Task requirements. Omit every image, and transcribe the remaining entries exactly as given.

Supplied entries.

----

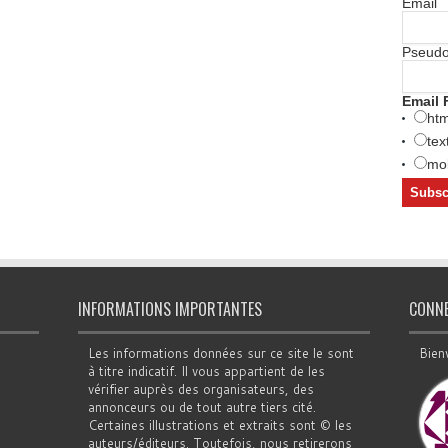
Email
Pseud
Email 
htm
tex
mob
INFORMATIONS IMPORTANTES
CONN
Les informations données sur ce site le sont
Bien
à titre indicatif. Il vous appartient de les
vérifier auprès des organisateurs, des
annonceurs ou de tout autre tiers cité.
Certaines illustrations et extraits sont © les
auteurs/éditeurs. Toutefois, nous retirerons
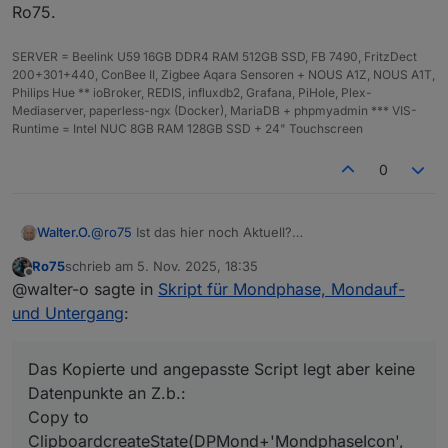
Ro75.
SERVER = Beelink U59 16GB DDR4 RAM 512GB SSD, FB 7490, FritzDect
200+301+440, ConBee II, Zigbee Aqara Sensoren + NOUS A1Z, NOUS A1T,
Philips Hue ** ioBroker, REDIS, influxdb2, Grafana, PiHole, Plex-
Mediaserver, paperless-ngx (Docker), MariaDB + phpmyadmin *** VIS-
Runtime = Intel NUC 8GB RAM 128GB SSD + 24" Touchscreen
0
@
ro75
Ist das hier noch Aktuell?
Walter.O.
Bekommt ich noch eine Antwort auf meine Fragen?
Ro75
schrieb am
5. Nov. 2025, 18:35
Ich kann diesen Alias so wie du Ihn Beschreibst nicht
0_userdata.0.Wetter. habe ich per Hand angelegt
zuletzt editiert von
Offline
@walter-o sagte in
Skript für Mondphase, Mondauf-
Anlegen, Alias Manager v2.0.0
Ich kenne mich mit dem Alias Manager nicht wirklich
Das Kopierte und angepasste Script legt aber keine
und Untergang
:
aus.
Datenpunkte an Z.b.:
Das Kopierte und angepasste Script legt aber keine
Fehler meldung:
Datenpunkte an Z.b.:
Copy to
script.js.common.Mondphasen compile failed:

ClipboardcreateState(DPMond+'MondphaseIcon',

----

Answer box.
Email
Pseud
Email 
htm
tex
mob
INFORMATIONS IMPORTANTES
CONN
Les informations données sur ce site le sont
Bien
à titre indicatif. Il vous appartient de les
vérifier auprès des organisateurs, des
annonceurs ou de tout autre tiers cité.
Certaines illustrations et extraits sont © les
auteurs/éditeurs. Toutefois, nous retirerons
Ro75.
SERVER = Beelink U59 16GB DDR4 RAM 512GB SSD, FB 7490, FritzDect
200+301+440, ConBee II, Zigbee Aqara Sensoren + NOUS A1Z, NOUS A1T,
Philips Hue ** ioBroker, REDIS, influxdb2, Grafana, PiHole, Plex-
Mediaserver, paperless-ngx (Docker), MariaDB + phpmyadmin *** VIS-
Runtime = Intel NUC 8GB RAM 128GB SSD + 24" Touchscreen
0
@
ro75
Ist das hier noch Aktuell?
Walter.O.
Bekommt ich noch eine Antwort auf meine Fragen?
Ro75
schrieb am
5. Nov. 2025, 18:35
Ich kann diesen Alias so wie du Ihn Beschreibst nicht
0_userdata.0.Wetter. habe ich per Hand angelegt
zuletzt editiert von
Offline
@walter-o sagte in
Skript für Mondphase, Mondauf-
Anlegen, Alias Manager v2.0.0
Ich kenne mich mit dem Alias Manager nicht wirklich
Das Kopierte und angepasste Script legt aber keine
und Untergang
:
aus.
Datenpunkte an Z.b.:
Das Kopierte und angepasste Script legt aber keine
Fehler meldung:
Datenpunkte an Z.b.:
Copy to
script.js.common.Mondphasen compile failed:

ClipboardcreateState(DPMond+'MondphaseIcon',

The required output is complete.